PyTorch is based on Torch. Torch is a Tensor library like Numpy. Unlike Numpy, Torch has strong GPU support.

You can use Torch either using the Lua programming language or if you like Python you can use PyTorch.

You can use PyTorch together with all major Python packages likes scipy, numpy, matplotlib and Cython and benefit from with PyTorch’s autograd system.
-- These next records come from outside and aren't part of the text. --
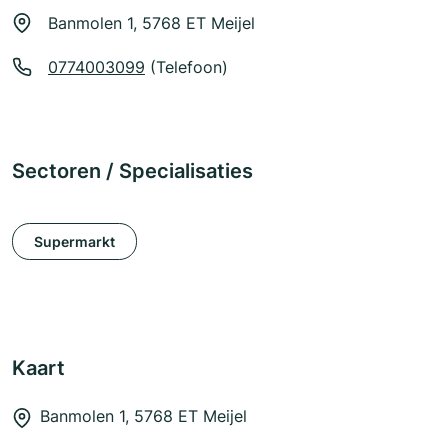
Banmolen 1, 5768 ET Meijel
0774003099
(Telefoon)
Sectoren / Specialisaties
Supermarkt
Kaart
Banmolen 1, 5768 ET Meijel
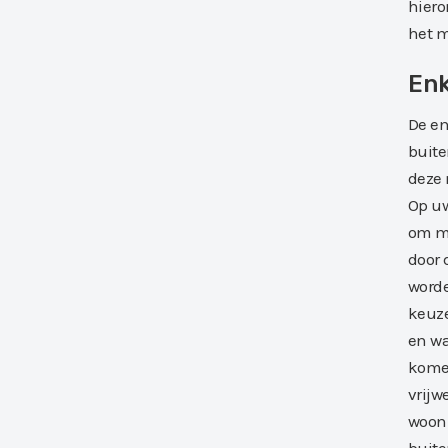
hiero
het m
Enk
De en
buite
deze 
Op uw
om me
door 
worde
keuze
en wa
komen
vrijw
woon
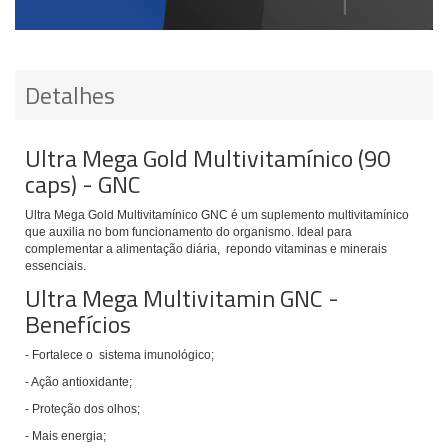
Detalhes
Ultra Mega Gold Multivitamínico (90
caps) - GNC
Ultra Mega Gold Multivitamínico GNC é um suplemento multivitamínico
que auxilia no bom funcionamento do organismo. Ideal para
complementar a alimentação diária, repondo vitaminas e minerais
essenciais.
Ultra Mega Multivitamin GNC -
Benefícios
- Fortalece o sistema imunológico;
- Ação antioxidante;
- Proteção dos olhos;
- Mais energia;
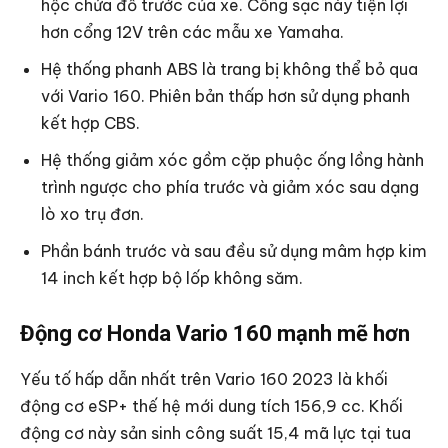
hộc chứa đồ trước của xe. Cổng sạc này tiện lợi
hơn cổng 12V trên các mẫu xe Yamaha.
Hệ thống phanh ABS là trang bị không thể bỏ qua
với Vario 160. Phiên bản thấp hơn sử dụng phanh
kết hợp CBS.
Hệ thống giảm xóc gồm cặp phuộc ống lồng hành
trình ngược cho phía trước và giảm xóc sau dạng
lò xo trụ đơn.
Phần bánh trước và sau đều sử dụng mâm hợp kim
14 inch kết hợp bộ lốp không săm.
Động cơ Honda Vario 160 mạnh mẽ hơn
Yếu tố hấp dẫn nhất trên Vario 160 2023 là khối
động cơ eSP+ thế hệ mới dung tích 156,9 cc. Khối
động cơ này sản sinh công suất 15,4 mã lực tại tua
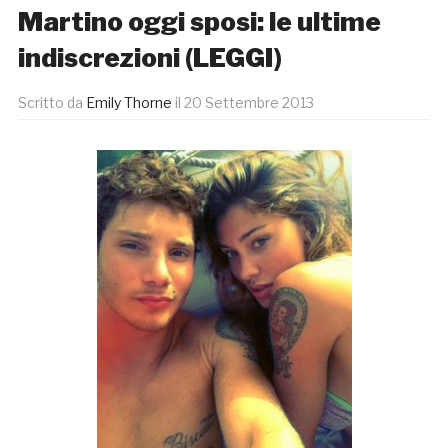
Martino oggi sposi: le ultime
indiscrezioni (LEGGI)
Scritto da
Emily Thorne
il
20 Settembre 2013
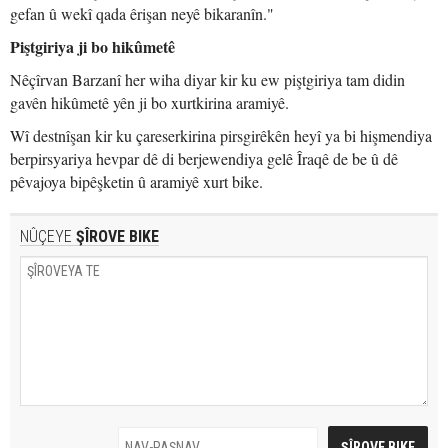
gefan û wekî qada êrişan neyê bikaranîn."
Piştgiriya ji bo hikûmetê
Nêçîrvan Barzanî her wiha diyar kir ku ew piştgiriya tam didin
gavên hikûmetê yên ji bo xurtkirina aramiyê.
Wî destnîşan kir ku çareserkirina pirsgirêkên heyî ya bi hişmendiya
berpirsyariya hevpar dê di berjewendiya gelê Îraqê de be û dê
pêvajoya bipêşketin û aramiyê xurt bike.
NÛÇEYE
ŞÎROVE BIKE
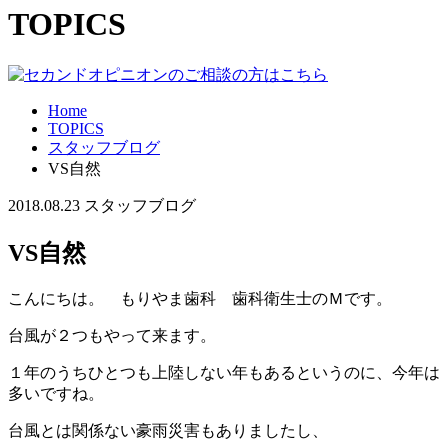
TOPICS
Home
TOPICS
スタッフブログ
VS自然
2018.08.23
スタッフブログ
VS自然
こんにちは。 もりやま歯科 歯科衛生士のＭです。
台風が２つもやって来ます。
１年のうちひとつも上陸しない年もあるというのに、今年は
多いですね。
台風とは関係ない豪雨災害もありましたし、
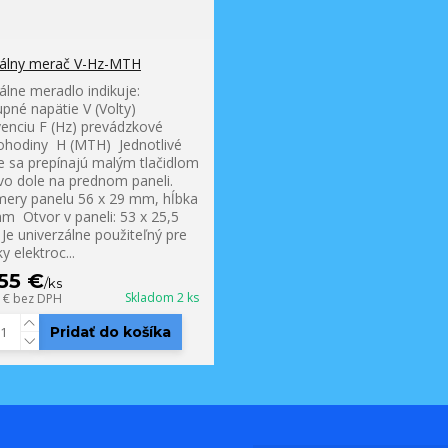
tálny merač V-Hz-MTH
tálne meradlo indikuje:
upné napätie V (Volty)
venciu F (Hz) prevádzkové
hodiny H (MTH) Jednotlivé
e sa prepínajú malým tlačidlom
vo dole na prednom paneli.
ery panelu 56 x 29 mm, hĺbka
m Otvor v paneli: 53 x 25,5
Je univerzálne použiteľný pre
y elektroc...
,55 €
/
ks
Skladom 2 ks
2 €
bez DPH
Pridať do košíka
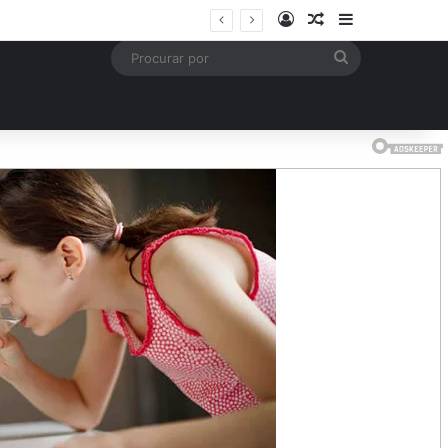
Entrar
Artigo aleatório
Barra Latera
mais
Procurar
por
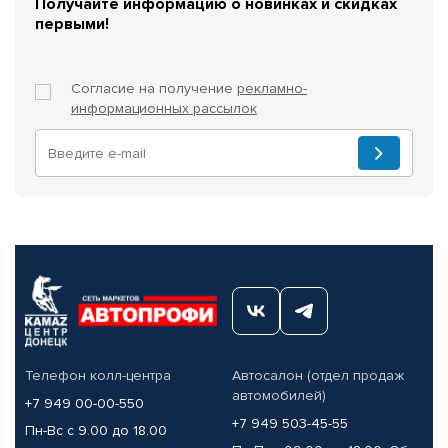
Получайте информацию о новинках и скидках
первыми!
Согласие на получение
рекламно-
информационных рассылок
Телефон колл-центра
Автосалон (отдел продаж
автомобилей)
+7 949 00-00-550
+7 949 503-45-55
Пн-Вс с 9.00 до 18.00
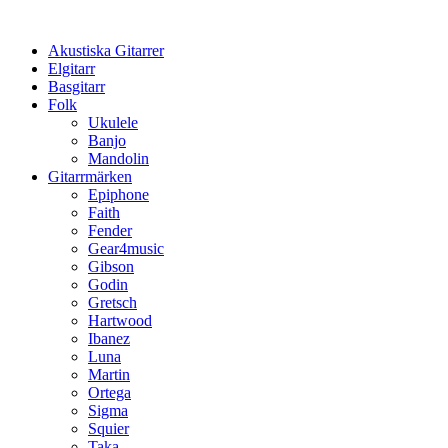
Hoppa
till
Akustiska Gitarrer
innehåll
Elgitarr
Basgitarr
Folk
Ukulele
Banjo
Mandolin
Gitarrmärken
Epiphone
Faith
Fender
Gear4music
Gibson
Godin
Gretsch
Hartwood
Ibanez
Luna
Martin
Ortega
Sigma
Squier
Taka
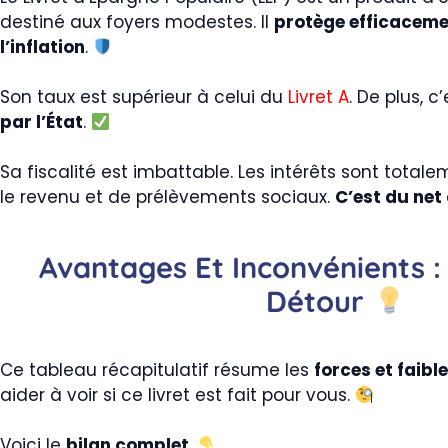
destiné aux foyers modestes. Il
protège efficaceme
l’inflation
.
Son taux est supérieur à celui du
Livret A
. De plus, c
par l’État
.
Sa fiscalité est imbattable. Les intérêts sont total
le revenu et de prélèvements sociaux.
C’est du net
Avantages Et Inconvénients :
Détour
Ce tableau récapitulatif résume les
forces et faibl
aider à voir si ce livret est fait pour vous.
Voici le
bilan complet
.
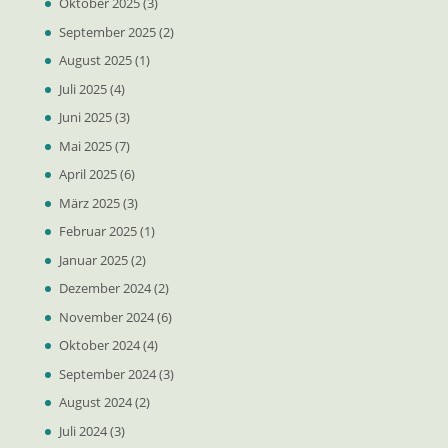
Oktober 2025
(3)
September 2025
(2)
August 2025
(1)
Juli 2025
(4)
Juni 2025
(3)
Mai 2025
(7)
April 2025
(6)
März 2025
(3)
Februar 2025
(1)
Januar 2025
(2)
Dezember 2024
(2)
November 2024
(6)
Oktober 2024
(4)
September 2024
(3)
August 2024
(2)
Juli 2024
(3)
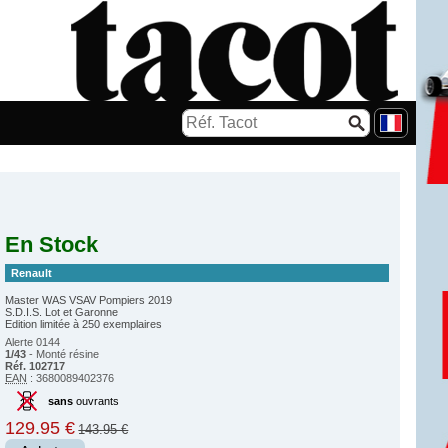
En Stock
Renault
Master WAS VSAV Pompiers 2019
S.D.I.S. Lot et Garonne
Edition limitée à 250 exemplaires
Alerte 0144
1/43
- Monté résine
Réf. 102717
EAN
: 3680089402376
sans
ouvrants
129.95 €
143.95 €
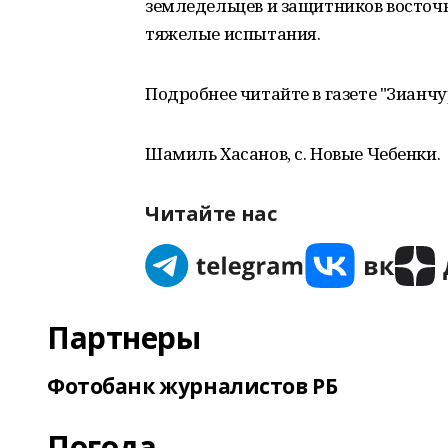
земледельцев и защитников восточ
тяжелые испытания.
Подробнее читайте в газете "Зианчу
Шамиль Хасанов, с. Новые Чебенки.
Читайте нас
Партнеры
Фотобанк журналистов РБ
Погода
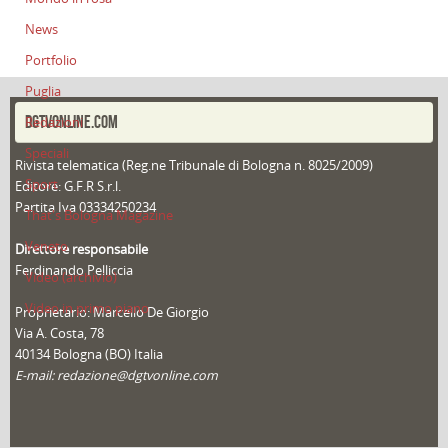
News
Portfolio
Puglia
DGTVONLINE.COM
Redazioni
Speciali
Rivista telematica (Reg.ne Tribunale di Bologna n. 8025/2009)
Sport
Editore: G.F.R S.r.l.
Partita Iva 03334250234
That's Bologna Magazine
Veneto
Direttore responsabile
Ferdinando Pelliccia
Video (archivio)
Video in primo piano
Proprietario: Marcello De Giorgio
Via A. Costa, 78
40134 Bologna (BO) Italia
E-mail: redazione@dgtvonline.com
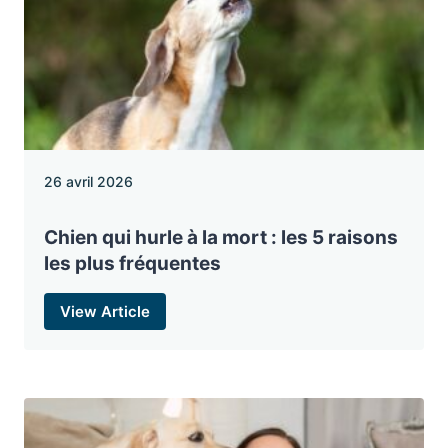
26 avril 2026
Chien qui hurle à la mort : les 5 raisons
les plus fréquentes
View Article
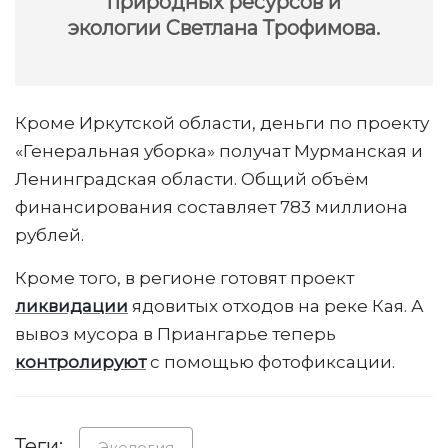
природных ресурсов и
экологии Светлана Трофимова.
Кроме Иркутской области, деньги по проекту
«Генеральная уборка» получат Мурманская и
Ленинградская области. Общий объём
финансирования составляет 783 миллиона
рублей.
Кроме того, в регионе готовят проект
ликвидации
ядовитых отходов на реке Кая. А
вывоз мусора в Приангарье теперь
контролируют
с помощью фотофиксации.
Теги:
Экология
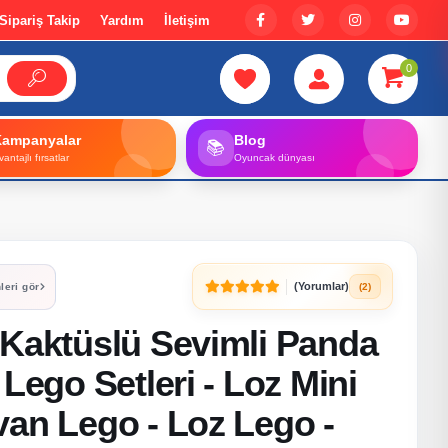
Sipariş Takip
Yardım
İletişim
0
Kampanyalar
Blog
📚
vantajlı fırsatlar
Oyuncak dünyası
(Yorumlar)
(2)
leri gör
 Kaktüslü Sevimli Panda
 Lego Setleri - Loz Mini
van Lego - Loz Lego -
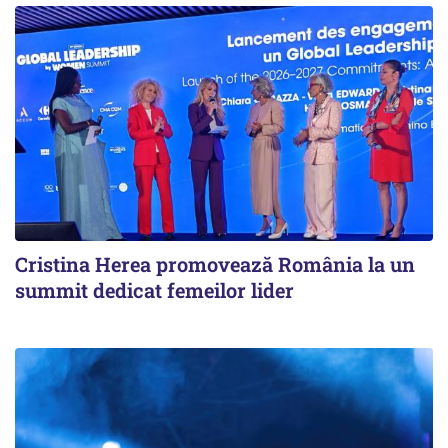
Cristina Herea promovează România la un
summit dedicat femeilor lider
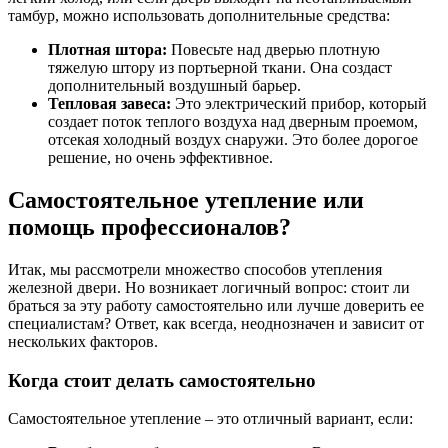
тамбур, можно использовать дополнительные средства:
Плотная штора:
Повесьте над дверью плотную
тяжелую штору из портьерной ткани. Она создаст
дополнительный воздушный барьер.
Тепловая завеса:
Это электрический прибор, который
создает поток теплого воздуха над дверным проемом,
отсекая холодный воздух снаружи. Это более дорогое
решение, но очень эффективное.
Самостоятельное утепление или
помощь профессионалов?
Итак, мы рассмотрели множество способов утепления
железной двери. Но возникает логичный вопрос: стоит ли
браться за эту работу самостоятельно или лучше доверить ее
специалистам? Ответ, как всегда, неоднозначен и зависит от
нескольких факторов.
Когда стоит делать самостоятельно
Самостоятельное утепление – это отличный вариант, если:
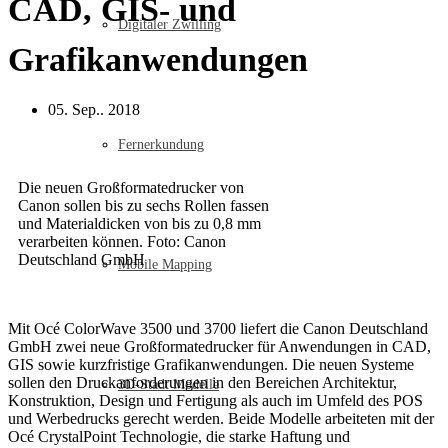
CAD, GIS- und
Digitaler Zwilling
Grafikanwendungen
05. Sep.. 2018
Fernerkundung
Die neuen Großformatedrucker von
Canon sollen bis zu sechs Rollen fassen
und Materialdicken von bis zu 0,8 mm
verarbeiten können. Foto: Canon
Deutschland GmbH
Mobile Mapping
Mit Océ ColorWave 3500 und 3700 liefert die Canon Deutschland
GmbH zwei neue Großformatedrucker für Anwendungen in CAD,
GIS sowie kurzfristige Grafikanwendungen. Die neuen Systeme
sollen den Druckanforderungen in den Bereichen Architektur,
3D-Stadt Modelle
Konstruktion, Design und Fertigung als auch im Umfeld des POS
und Werbedrucks gerecht werden. Beide Modelle arbeiteten mit der
Océ CrystalPoint Technologie, die starke Haftung und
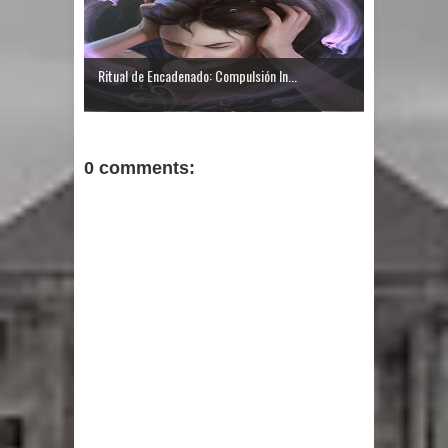
Ritual de Encadenado: Compulsión In...
0 comments:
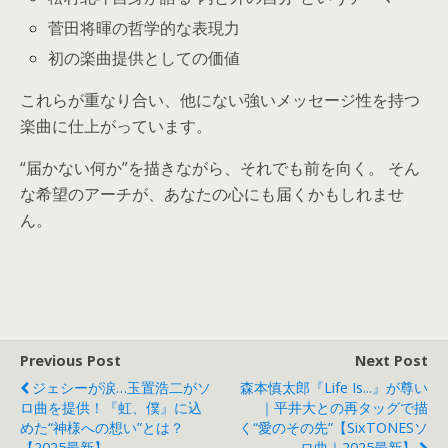
菅田将暉の哲学的な表現力
初の楽曲提供としての価値
これらが重なり合い、他にない強いメッセージ性を持つ
楽曲に仕上がっています。
“届かない何か”を描きながら、それでも前を向く。 そん
な希望のアーチが、あなたの心にも届くかもしれませ
ん。
Previous Post
Next Post
ジェシーが涙…玉置浩二がソ
森本慎太郎『Life Is...』が尊い
ロ曲を提供！『虹、僕』に込
｜平井大との再タッグで描
めた“神様への想い”とは？
く“愛のその先”【SixTONESソ
【2025最新】
ロ曲｜2025最新】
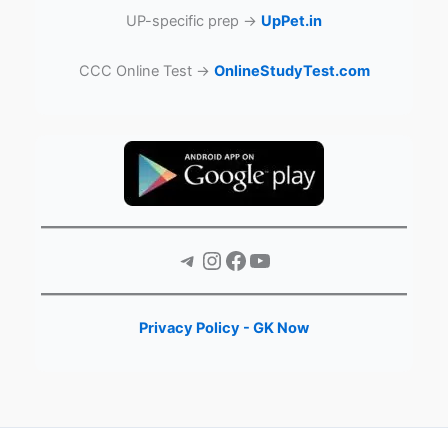
UP-specific prep →
UpPet.in
CCC Online Test →
OnlineStudyTest.com
Telegram
Instagram
Facebook
YouTube
Privacy Policy - GK Now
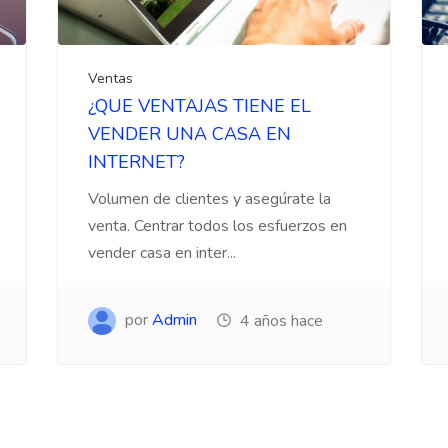
Ventas
¿QUE VENTAJAS TIENE EL
VENDER UNA CASA EN
INTERNET?
Volumen de clientes y asegúrate la
venta. Centrar todos los esfuerzos en
vender casa en inter...
por
Admin
4 años hace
We will check some major PyTorch features in here and provide some feedback on PyTorch tensors, algebra and graphs.

Main PyTorch features

  • Eager execution
  • C++ support
  • Native ONNX Support (open nn exchange)
  • Supported on major cloud platforms
  • Supports all major network model architectures

Data types

We see in here the list of data types currently supported.

Data type Tensor
32-bit floating point torch.FloatTensor
64-bit floating point torch.DoubleTensor
16-bit floating point torch.HalfTensor
8-bit integer (unsigned) torch.ByteTensor
8-bit integer (signed) torch.CharTensor
16-bit integer (signed) torch.ShortTensor
32-bit integer (signed) torch.IntTensor
64-bit integer (signed) torch.LongTensor

What do you do first in PyTorch?

In order to use it you first import the torch library.

import torch

Probable the next thing would be to convert your numpy arryas to PyTorch tensors

pta = torch.from_numpy(a)

The above line would also convert the original data type (DType) from numpy array. For example, float64 will become torch.DoubleTensor

We can also convert PyTorch tensor to numpy array:

a = pta.numpy()

We can override default behaviour if we cast it:

pta = torch.FloatTensor(a)

PyTorch tensor

Has three atributes:

  • torch.dtype
  • torch.device
  • torch.layout

We already listed all dtype attrubutes in a section before. For the device we can have either “cpu” or “cuda”. Cuda is a software layer over hardware GPU unit. Currently it works only on Nvidia hardware. This “cuda” thing is what makes speed improvements.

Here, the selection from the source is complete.